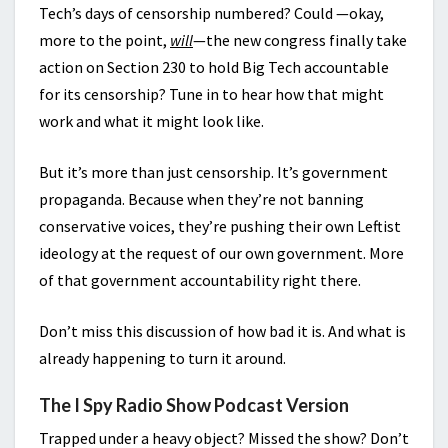
Tech’s days of censorship numbered? Could —okay,
more to the point,
will
—the new congress finally take
action on Section 230 to hold Big Tech accountable
for its censorship? Tune in to hear how that might
work and what it might look like.
But it’s more than just censorship. It’s government
propaganda. Because when they’re not banning
conservative voices, they’re pushing their own Leftist
ideology at the request of our own government. More
of that government accountability right there.
Don’t miss this discussion of how bad it is. And what is
already happening to turn it around.
The I Spy Radio Show Podcast Version
Trapped under a heavy object? Missed the show? Don’t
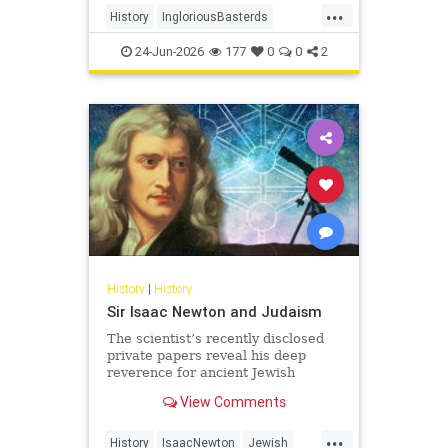
...
soldiers - to wreak havoc behind
History
IngloriousBasterds
Nazi lines during World War II. In
JewishBravery
JewishVeterans
the pr
24-Jun-2026
177
0
0
2
WorldWar2
WorldWarII
History
|
History
Sir Isaac Newton and Judaism
The scientist’s recently disclosed
private papers reveal his deep
reverence for ancient Jewish
wisdom.
View Comments
...
History
IsaacNewton
Jewish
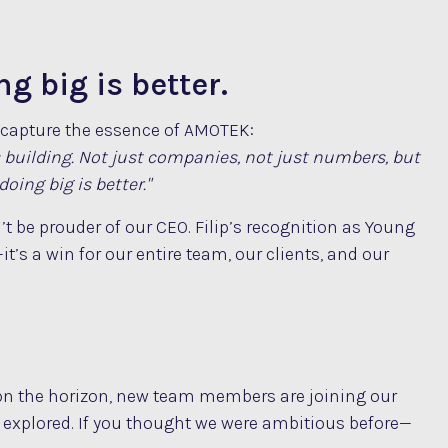
g big is better.
y capture the essence of AMOTEK:
s building. Not just companies, not just numbers, but
oing big is better."
t be prouder of our CEO. Filip’s recognition as Young
it’s a win for our entire team, our clients, and our
 on the horizon, new team members are joining our
e explored. If you thought we were ambitious before—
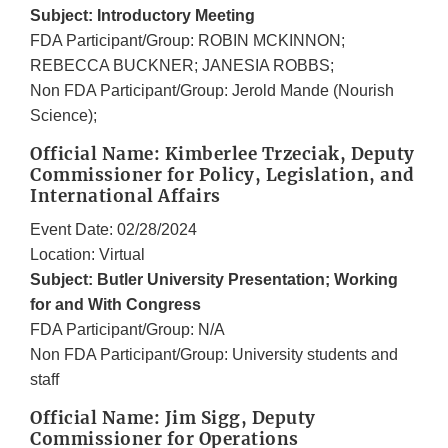
Subject: Introductory Meeting
FDA Participant/Group: ROBIN MCKINNON;
REBECCA BUCKNER; JANESIA ROBBS;
Non FDA Participant/Group: Jerold Mande (Nourish
Science);
Official Name: Kimberlee Trzeciak, Deputy
Commissioner for Policy, Legislation, and
International Affairs
Event Date: 02/28/2024
Location: Virtual
Subject: Butler University Presentation; Working
for and With Congress
FDA Participant/Group: N/A
Non FDA Participant/Group: University students and
staff
Official Name: Jim Sigg, Deputy
Commissioner for Operations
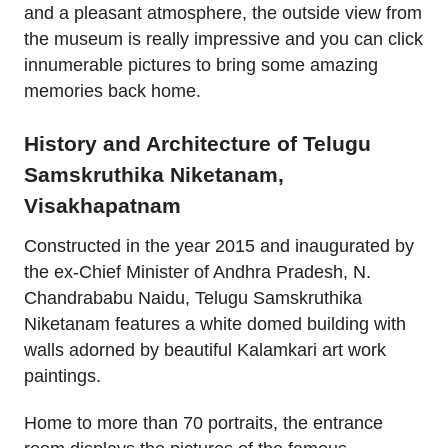
and a pleasant atmosphere, the outside view from
the museum is really impressive and you can click
innumerable pictures to bring some amazing
memories back home.
History and Architecture of Telugu
Samskruthika Niketanam,
Visakhapatnam
Constructed in the year 2015 and inaugurated by
the ex-Chief Minister of Andhra Pradesh, N.
Chandrababu Naidu, Telugu Samskruthika
Niketanam features a white domed building with
walls adorned by beautiful Kalamkari art work
paintings.
Home to more than 70 portraits, the entrance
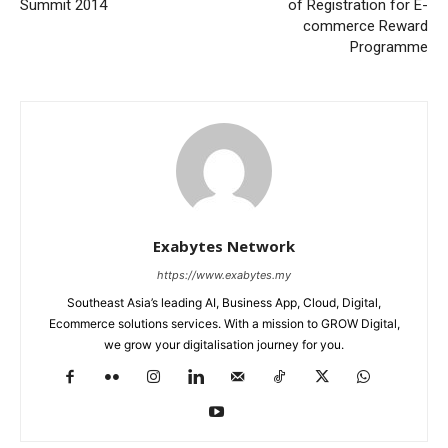
Summit 2014
of Registration for E-
commerce Reward
Programme
Exabytes Network
https://www.exabytes.my
Southeast Asia’s leading AI, Business App, Cloud, Digital,
Ecommerce solutions services. With a mission to GROW Digital,
we grow your digitalisation journey for you.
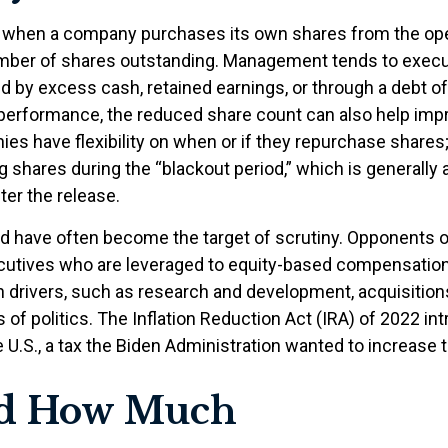
e when a company purchases its own shares from the open
 number of shares outstanding. Management tends to exec
d by excess cash, retained earnings, or through a debt off
’s performance, the reduced share count can also help imp
ies have flexibility on when or if they repurchase share
shares during the “blackout period,” which is generally 
ter the release.
d have often become the target of scrutiny. Opponents 
 executives who are leveraged to equity-based compensati
 drivers, such as research and development, acquisition
 of politics. The Inflation Reduction Act (IRA) of 2022 i
U.S., a tax the Biden Administration wanted to increase to
nd How Much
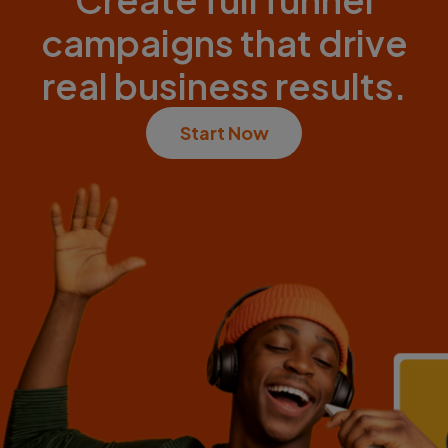
campaigns that drive
real business results.
Start Now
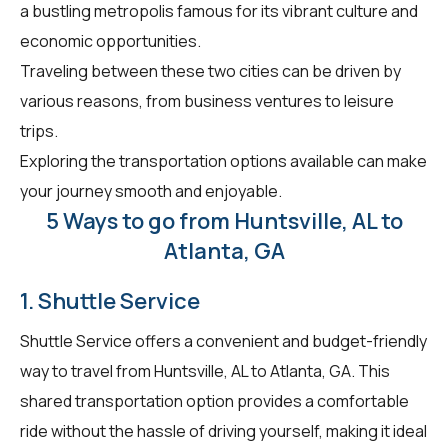
a bustling metropolis famous for its vibrant culture and
economic opportunities.
Traveling between these two cities can be driven by
various reasons, from business ventures to leisure
trips.
Exploring the transportation options available can make
your journey smooth and enjoyable.
5 Ways to go from Huntsville, AL to
Atlanta, GA
1. Shuttle Service
Shuttle Service offers a convenient and budget-friendly
way to travel from Huntsville, AL to Atlanta, GA. This
shared transportation option provides a comfortable
ride without the hassle of driving yourself, making it ideal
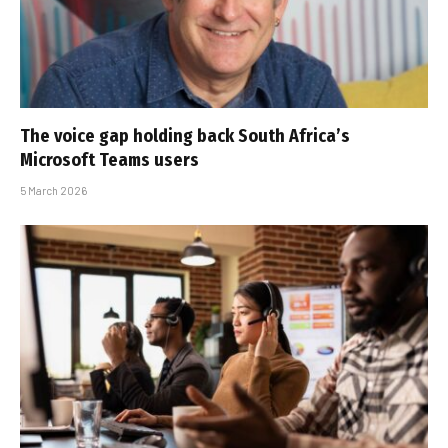
The voice gap holding back South Africa’s
Microsoft Teams users
5 March 2026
※
▶ What the exercise asks: Without the pictures, return all the records precisely as they stand.

▶ Output:
Tech’s days of censorship numbered? Could —okay,
more to the point,
will
—the new congress finally take
action on Section 230 to hold Big Tech accountable
for its censorship? Tune in to hear how that might
work and what it might look like.
But it’s more than just censorship. It’s government
propaganda. Because when they’re not banning
conservative voices, they’re pushing their own Leftist
ideology at the request of our own government. More
of that government accountability right there.
Don’t miss this discussion of how bad it is. And what is
already happening to turn it around.
The I Spy Radio Show Podcast Version
Trapped under a heavy object? Missed the show? Don’t
...
soldiers - to wreak havoc behind
History
IngloriousBasterds
Nazi lines during World War II. In
JewishBravery
JewishVeterans
the pr
24-Jun-2026
177
0
0
2
WorldWar2
WorldWarII
History
|
History
Sir Isaac Newton and Judaism
The scientist’s recently disclosed
private papers reveal his deep
reverence for ancient Jewish
wisdom.
View Comments
...
History
IsaacNewton
Jewish
g big is better.
y capture the essence of AMOTEK:
s building. Not just companies, not just numbers, but
oing big is better."
t be prouder of our CEO. Filip’s recognition as Young
it’s a win for our entire team, our clients, and our
 on the horizon, new team members are joining our
e explored. If you thought we were ambitious before—
Subject: Introductory Meeting
FDA Participant/Group: ROBIN MCKINNON;
REBECCA BUCKNER; JANESIA ROBBS;
Non FDA Participant/Group: Jerold Mande (Nourish
Science);
Official Name: Kimberlee Trzeciak, Deputy
Commissioner for Policy, Legislation, and
International Affairs
Event Date: 02/28/2024
Location: Virtual
Subject: Butler University Presentation; Working
for and With Congress
FDA Participant/Group: N/A
Non FDA Participant/Group: University students and
staff
Official Name: Jim Sigg, Deputy
Commissioner for Operations
and a pleasant atmosphere, the outside view from
the museum is really impressive and you can click
innumerable pictures to bring some amazing
memories back home.
History and Architecture of Telugu
Samskruthika Niketanam,
Visakhapatnam
Constructed in the year 2015 and inaugurated by
the ex-Chief Minister of Andhra Pradesh, N.
Chandrababu Naidu, Telugu Samskruthika
Niketanam features a white domed building with
walls adorned by beautiful Kalamkari art work
paintings.
Home to more than 70 portraits, the entrance
Summit 2014
of Registration for E-
commerce Reward
Programme
Exabytes Network
https://www.exabytes.my
Southeast Asia’s leading AI, Business App, Cloud, Digital,
Ecommerce solutions services. With a mission to GROW Digital,
we grow your digitalisation journey for you.
e when a company purchases its own shares from the open
 number of shares outstanding. Management tends to exec
d by excess cash, retained earnings, or through a debt off
’s performance, the reduced share count can also help imp
ies have flexibility on when or if they repurchase share
shares during the “blackout period,” which is generally 
ter the release.
d have often become the target of scrutiny. Opponents 
 executives who are leveraged to equity-based compensati
 drivers, such as research and development, acquisition
 of politics. The Inflation Reduction Act (IRA) of 2022 i
U.S., a tax the Biden Administration wanted to increase to
nd How Much
campaigns that drive
real business results.
Start Now
a bustling metropolis famous for its vibrant culture and
economic opportunities.
Traveling between these two cities can be driven by
various reasons, from business ventures to leisure
trips.
Exploring the transportation options available can make
your journey smooth and enjoyable.
5 Ways to go from Huntsville, AL to
Atlanta, GA
1. Shuttle Service
Shuttle Service offers a convenient and budget-friendly
way to travel from Huntsville, AL to Atlanta, GA. This
shared transportation option provides a comfortable
ride without the hassle of driving yourself, making it ideal
The voice gap holding back South Africa’s
Microsoft Teams users
5 March 2026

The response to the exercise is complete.